EXERCISE: Make an exact copy of the lines from the one holding "Sponsorship (762, 598)" through the end of the entries below, both ends kept, and of nothing else. Exclude pictures.

Dataset entries:
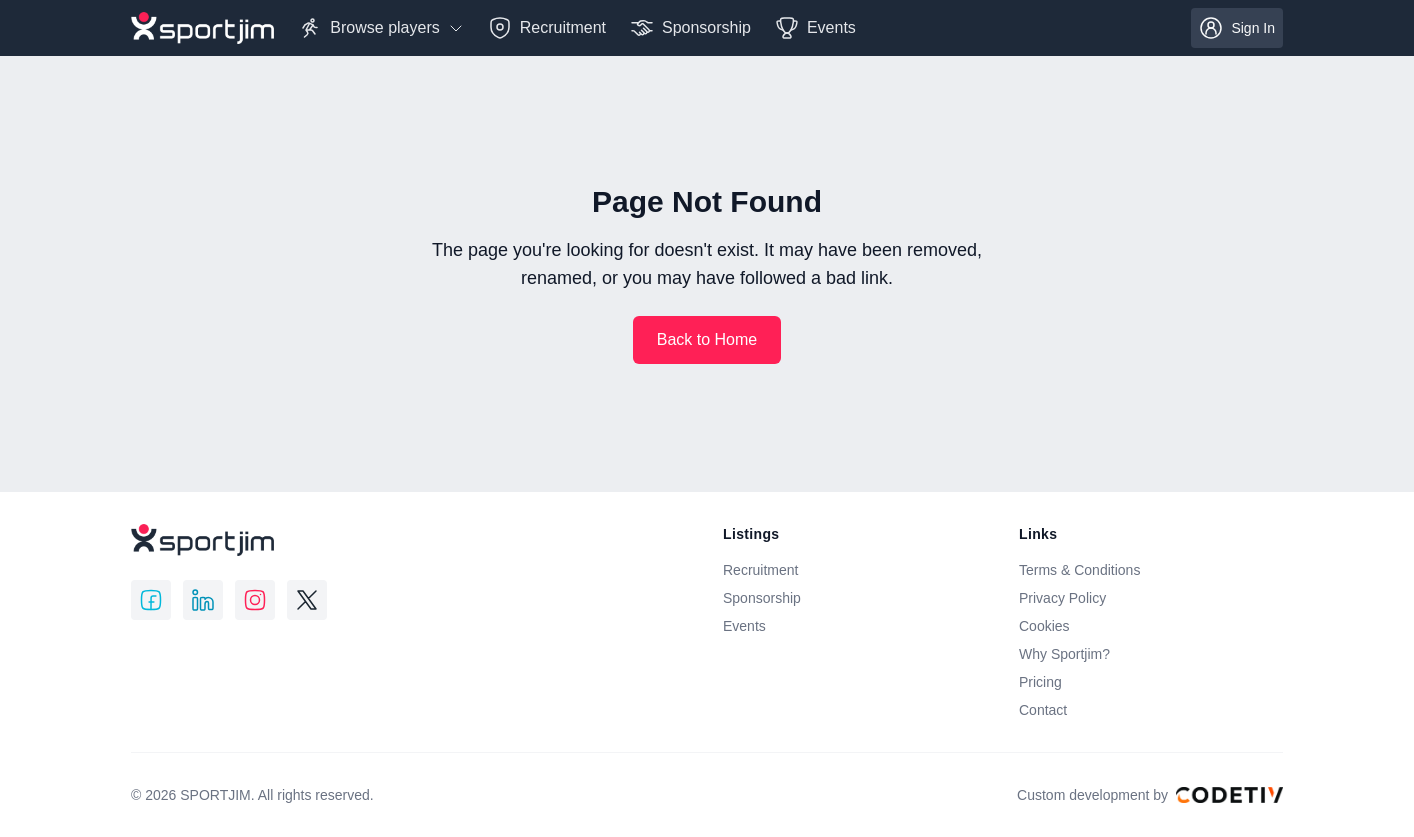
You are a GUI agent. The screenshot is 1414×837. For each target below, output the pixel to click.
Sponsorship (762, 598)
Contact (1043, 710)
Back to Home (707, 339)
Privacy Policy (1062, 598)
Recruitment (760, 570)
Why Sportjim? (1064, 654)
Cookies (1044, 626)
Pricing (1040, 682)
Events (744, 626)
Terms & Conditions (1079, 570)
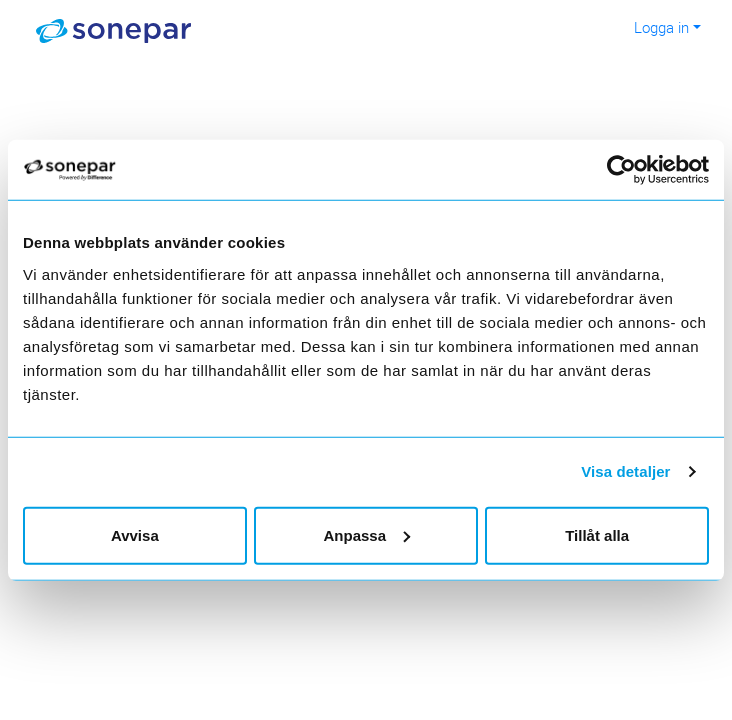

TASK RESULT:
Sponsorship (762, 598)
Contact (1043, 710)
Back to Home (707, 339)
Privacy Policy (1062, 598)
Recruitment (760, 570)
Why Sportjim? (1064, 654)
Cookies (1044, 626)
Pricing (1040, 682)
Events (744, 626)
Terms & Conditions (1079, 570)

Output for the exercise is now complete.